He had no beauty or majesty to attract us to him, nothing in his appearance that we should desire him. He was despised and rejected by mankind,
a man of suffering, and familiar with pain.
Like one from whom people hide their faces
he was despised, and we held him in low esteem.

When I read this passage, I feel very tenderly toward Jesus. I feel like He understands. The passage says that Jesus had “nothing in his appearance to attract us to him,” and in fact, He was someone “from whom people hide their faces.” This is a man who wasn’t beautiful to the watching world.

But think about this: Jesus is the “radiance of God’s glory and the exact representation of his being” (Hebrews 1:3). Within Jesus, a beauty more majestic and more notable than any other person in the entire history and future of mankind rests.

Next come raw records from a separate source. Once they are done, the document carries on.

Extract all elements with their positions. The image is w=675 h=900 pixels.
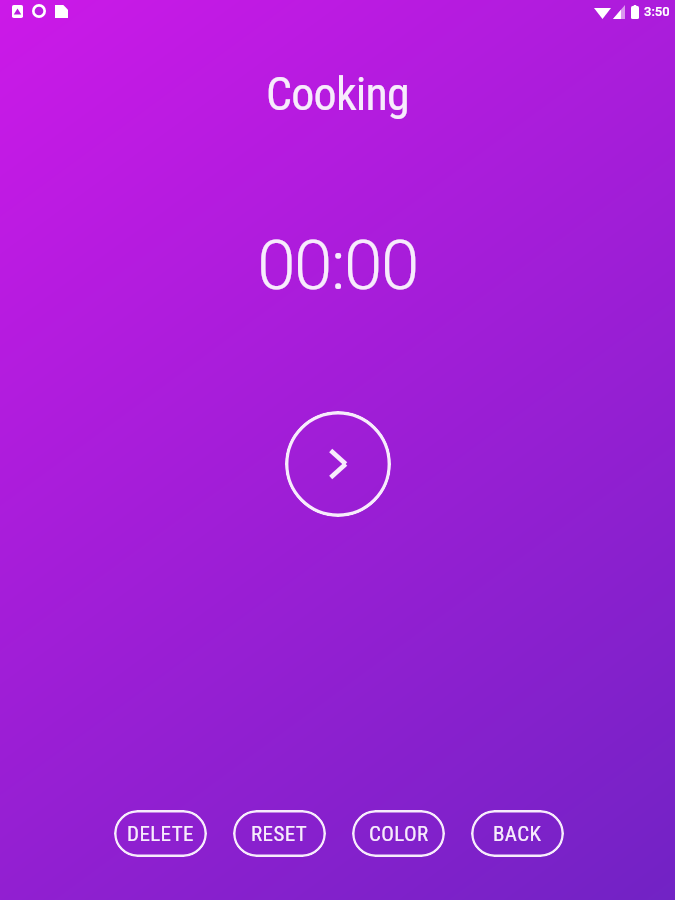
staticText: 00:00: [0, 225, 675, 306]
staticText: BACK: [493, 822, 542, 847]
button[interactable]: Start timer: [285, 411, 391, 517]
staticText: RESET: [251, 822, 308, 847]
staticText: COLOR: [369, 822, 429, 847]
button[interactable]: DELETE: [114, 810, 207, 857]
button[interactable]: COLOR: [352, 810, 445, 857]
button[interactable]: RESET: [233, 810, 326, 857]
staticText: DELETE: [127, 822, 194, 847]
staticText: Cooking: [0, 67, 675, 121]
staticText: 3:50: [644, 4, 670, 19]
button[interactable]: BACK: [471, 810, 564, 857]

Experience the Sublime Kingdom

When I think about this magnificent, sublime beauty of what was inside of Jesus’ earthly body, I’m so consumed with His qualities that I stop thinking about my old standards of beauty. Think of it this way: When you stand before the great ocean, gaze down into the depths of the Grand Canyon, or lie in the cool grass underneath a night sky of shooting stars, you don’t think about yourself. These sublime states of wonder deliver you from self-consciousness and self-focus.

“You can’t think about your mascara when your mind is filled with God’s grandeur.”

Sublime experiences—that coupling of fear and wonder because the thing before you is just so awesome—take you out of the center of your world. There’s something better, deeper, truer, and more powerful than you. If you remember your image of yourself as a Knight of the Round Table—battle ready for a great adventure— you can begin to experience the sublime kingdom living that takes you outside of yourself.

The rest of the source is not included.